Tilonia, début décembre.
Et si vous pouviez devenir ingénieur sans avoir, en amont, fait de grande école ? Ou guérir quelqu’un d’une maladie sans avoir passé de longues années sur les bancs d’une fac de médecine ? C’est ce que rend possible le Barefoot College (“l’université des va-nu-pieds”, littéralement), créé en 1972 par Sanjit Bunker Roy, un activiste et entrepreneur social indien. Son objectif d’alors : offrir une éducation avancée à des personnes analphabètes ou semi analphabètes.

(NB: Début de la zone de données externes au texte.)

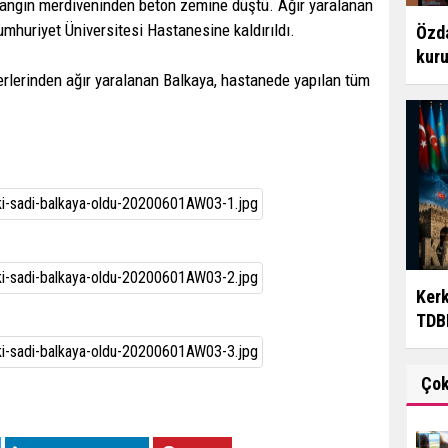
n yangın merdiveninden beton zemine düştü. Ağır yaralanan
mhuriyet Üniversitesi Hastanesine kaldırıldı.
Özda
kur
yerlerinden ağır yaralanan Balkaya, hastanede yapılan tüm
Kerk
TDBB
Ço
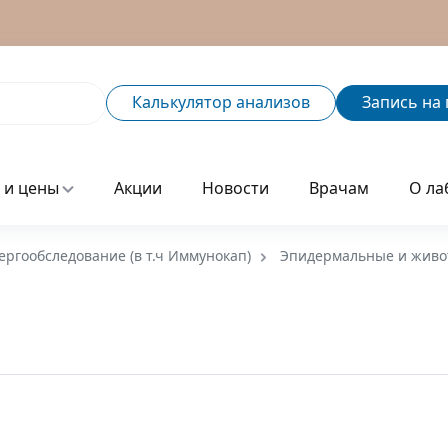
Калькулятор
анализов
Запись
на 
 и цены
Акции
Новости
Врачам
О ла
ергообследование (в т.ч Иммунокап)
Эпидермальные и живо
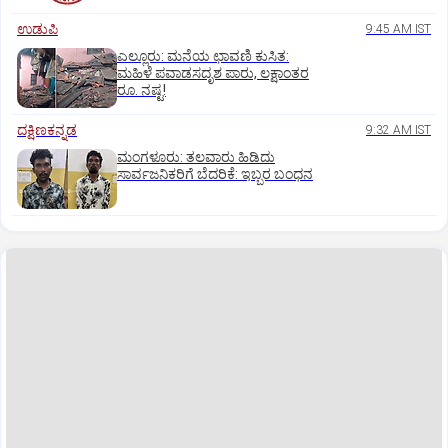
ಉಡುಪಿ
9:45 AM IST
ಎಲ್ಲೂರು: ಮನೆಯ ಛಾವಣಿ ಕುಸಿತ:
ಮಹಿಳೆ ಪವಾಡಸದೃಶ ಪಾರು, ಲಕ್ಷಾಂತರ
ರೂ. ನಷ್ಟ!
ದಕ್ಷಿಣಕನ್ನಡ
9:32 AM IST
ಮಂಗಳೂರು: ತಲವಾರು ಹಿಡಿದು
ಸಾರ್ವಜನಿಕರಿಗೆ ಬೆದರಿಕೆ: ಇಬ್ಬರ ಬಂಧನ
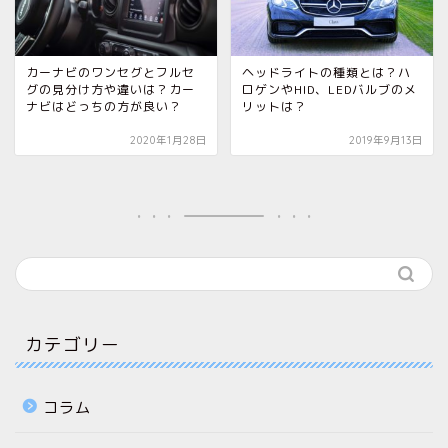
カーナビのワンセグとフルセ
ヘッドライトの種類とは？ハ
グの見分け方や違いは？カー
ロゲンやHID、LEDバルブのメ
ナビはどっちの方が良い？
リットは？
2020年1月28日
2019年9月13日
カテゴリー
コラム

Le génie des créateurs du Barefoot College est d’avoir compris que l’on pouvait “démystifier” les métiers techniques et qu’il n’était pas indispensable d’avoir fait de longues études pour fabriquer, installer et réparer des pompes à main ou des équipements solaires, pas plus qu’il n’est nécessaire de suivre un long cursus pour traiter la plupart des problèmes de santé dans une communauté rurale.

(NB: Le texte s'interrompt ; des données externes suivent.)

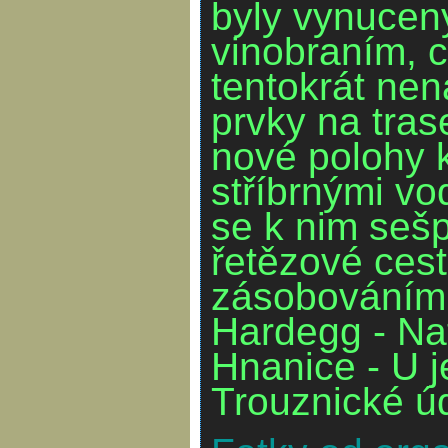
byly vynuce
vinobraním, c
tentokrát nen
prvky na tras
nové polohy k
stříbrnými vo
se k nim seš
řetězové cest
zásobováním 
Hardegg - Na
Hnanice - U j
Trouznické úd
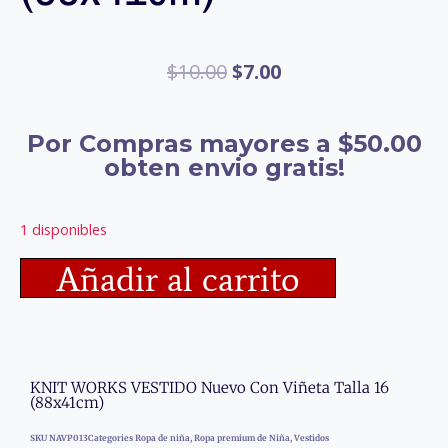
$
10.00
$
7.00
Por Compras mayores a $50.00
obten envio gratis!
1 disponibles
Añadir al carrito
KNIT WORKS VESTIDO Nuevo Con Viñeta Talla 16
(88x41cm)
SKU
NAVP013
Categories
Ropa de niña
,
Ropa premium de Niña
,
Vestidos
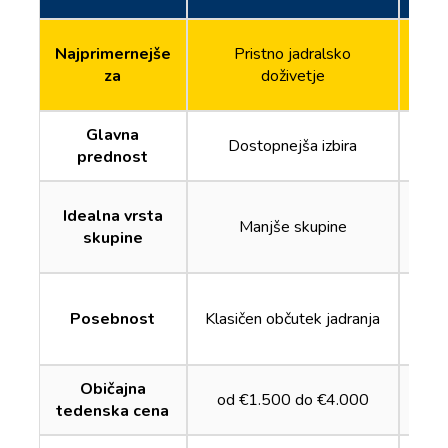
Najprimernejše
Pristno jadralsko
za
doživetje
Glavna
Ve
Dostopnejša izbira
prednost
Idealna vrsta
Manjše skupine
Dru
skupine
Maj
Posebnost
Klasičen občutek jadranja
Običajna
od €1.500 do €4.000
od 
tedenska cena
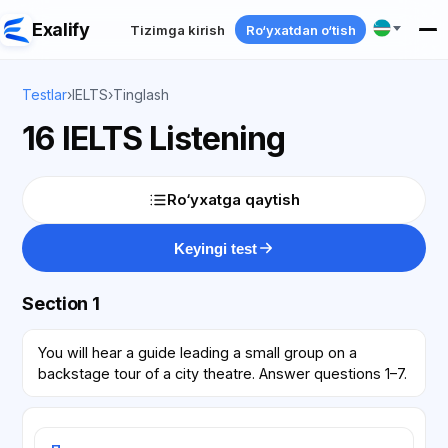
Exalify
Tizimga kirish
Ro‘yxatdan o‘tish
Testlar
›
IELTS
›
Tinglash
16 IELTS Listening
Ro‘yxatga qaytish
Keyingi test
Section 1
You will hear a guide leading a small group on a
backstage tour of a city theatre. Answer questions 1–7.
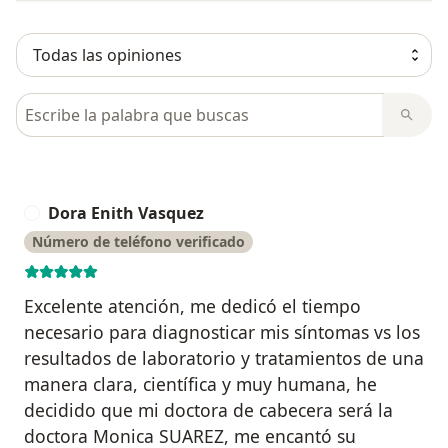
Busca en opiniones
Dora Enith Vasquez
D
Número de teléfono verificado
Excelente atención, me dedicó el tiempo
necesario para diagnosticar mis síntomas vs los
resultados de laboratorio y tratamientos de una
manera clara, científica y muy humana, he
decidido que mi doctora de cabecera será la
doctora Monica SUAREZ, me encantó su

Autonomie énergétique de plus d’un millier de villages dans le monde
L’université forme aussi des techniciens capables d’installer des systèmes de récupération et de traitement de l’eau, de fabriquer et de maintenir des fours et chauffe-eau solaire, des pompes à main pour les puits, et étend même ses activités éducatives à la mise en place de crèches et d’écoles de nuit pour les enfants.

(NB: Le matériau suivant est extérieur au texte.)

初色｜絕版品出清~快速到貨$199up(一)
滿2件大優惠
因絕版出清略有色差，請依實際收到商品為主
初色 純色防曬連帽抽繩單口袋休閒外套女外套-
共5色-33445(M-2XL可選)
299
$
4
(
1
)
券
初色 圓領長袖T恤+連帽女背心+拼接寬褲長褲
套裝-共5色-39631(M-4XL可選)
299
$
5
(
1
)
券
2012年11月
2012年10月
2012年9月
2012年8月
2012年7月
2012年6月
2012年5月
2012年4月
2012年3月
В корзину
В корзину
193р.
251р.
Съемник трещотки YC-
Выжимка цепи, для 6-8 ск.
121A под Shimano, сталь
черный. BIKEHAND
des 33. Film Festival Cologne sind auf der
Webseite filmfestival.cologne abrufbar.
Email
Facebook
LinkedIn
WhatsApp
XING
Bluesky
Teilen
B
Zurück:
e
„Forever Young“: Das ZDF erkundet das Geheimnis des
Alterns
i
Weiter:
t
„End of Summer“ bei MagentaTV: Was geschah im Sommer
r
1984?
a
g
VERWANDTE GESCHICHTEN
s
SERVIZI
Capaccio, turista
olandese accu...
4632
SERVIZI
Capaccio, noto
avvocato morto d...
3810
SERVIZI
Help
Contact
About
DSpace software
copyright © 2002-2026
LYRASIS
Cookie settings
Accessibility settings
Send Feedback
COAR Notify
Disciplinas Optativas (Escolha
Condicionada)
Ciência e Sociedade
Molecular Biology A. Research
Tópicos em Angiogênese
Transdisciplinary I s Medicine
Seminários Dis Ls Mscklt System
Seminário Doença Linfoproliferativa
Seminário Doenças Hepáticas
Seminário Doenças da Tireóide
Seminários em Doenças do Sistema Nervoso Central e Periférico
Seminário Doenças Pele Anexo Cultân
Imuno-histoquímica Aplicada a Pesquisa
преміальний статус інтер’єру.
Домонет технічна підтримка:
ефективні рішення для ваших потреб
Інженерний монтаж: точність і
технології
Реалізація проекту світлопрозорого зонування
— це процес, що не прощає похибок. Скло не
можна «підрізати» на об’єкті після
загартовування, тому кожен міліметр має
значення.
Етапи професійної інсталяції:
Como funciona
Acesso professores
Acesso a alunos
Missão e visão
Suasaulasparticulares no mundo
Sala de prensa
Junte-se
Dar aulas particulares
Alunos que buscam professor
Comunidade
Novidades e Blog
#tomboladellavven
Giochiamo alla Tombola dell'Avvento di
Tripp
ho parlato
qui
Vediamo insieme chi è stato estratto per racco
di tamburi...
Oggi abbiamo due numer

Sobriété, économie et vie collective
Certes, tout y est, depuis les salles de classe, la bibliothèque, la cantine, le centre médical, jusqu’à la crèche pour le personnel, la radio FM interne et le gift-shop. Là où le Barefoot se distingue résolument de ses consœurs plus fortunées, c’est dans sa mise en œuvre : “sobriété” et “économie” sont les principes qui guident ici les réalisations. Tout est fait pour que les personnes venant d’environnements pauvres se sentent à l’aise. Ainsi, les repas sont pris collectivement, assis sur une natte ou à une grande table commune et chacun, qu’il soit stagiaire, staff ou visiteur fait sa propre vaisselle.
Les restes sont bien entendu récupérés pour le compost, qui viendra amender le jardin potager de l’université, lequel fournit en légumes la cantine. De même, dans les chambres, les visiteurs comme les stagiaires se douchent avec un seau, apprenant ainsi à ne pas gaspiller l’eau.
Énergie solaire et récupération des eaux de pluie
Le point d’orgue de notre visite à Tilonia reste la visite de la salle de formation des Solar Mamas. Lorsque nous y sommes passés, trente femmes de huit nationalités différentes sur trois continents apprenaient ensemble le métier d’ingénieur solaire, soudant des composants sur des circuits imprimés, assemblant des appareils ou testant des équipements.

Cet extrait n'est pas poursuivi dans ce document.